Among the records below, one line contains "Key features of Dreamina's"; copy that line and all that follow it, exactly as written.
::: Dataset records
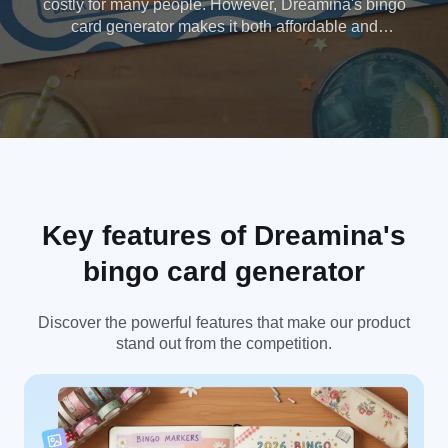
costly for many people. However, Dreamina's bingo
card generator makes it both affordable and
efficient, saving you time and money. Try it now. No
credit card required.
Key features of Dreamina's
bingo card generator
Discover the powerful features that make our product
stand out from the competition.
::::::
- [The completed task]:
Key features of Dreamina's
bingo card generator
Discover the powerful features that make our product
stand out from the competition.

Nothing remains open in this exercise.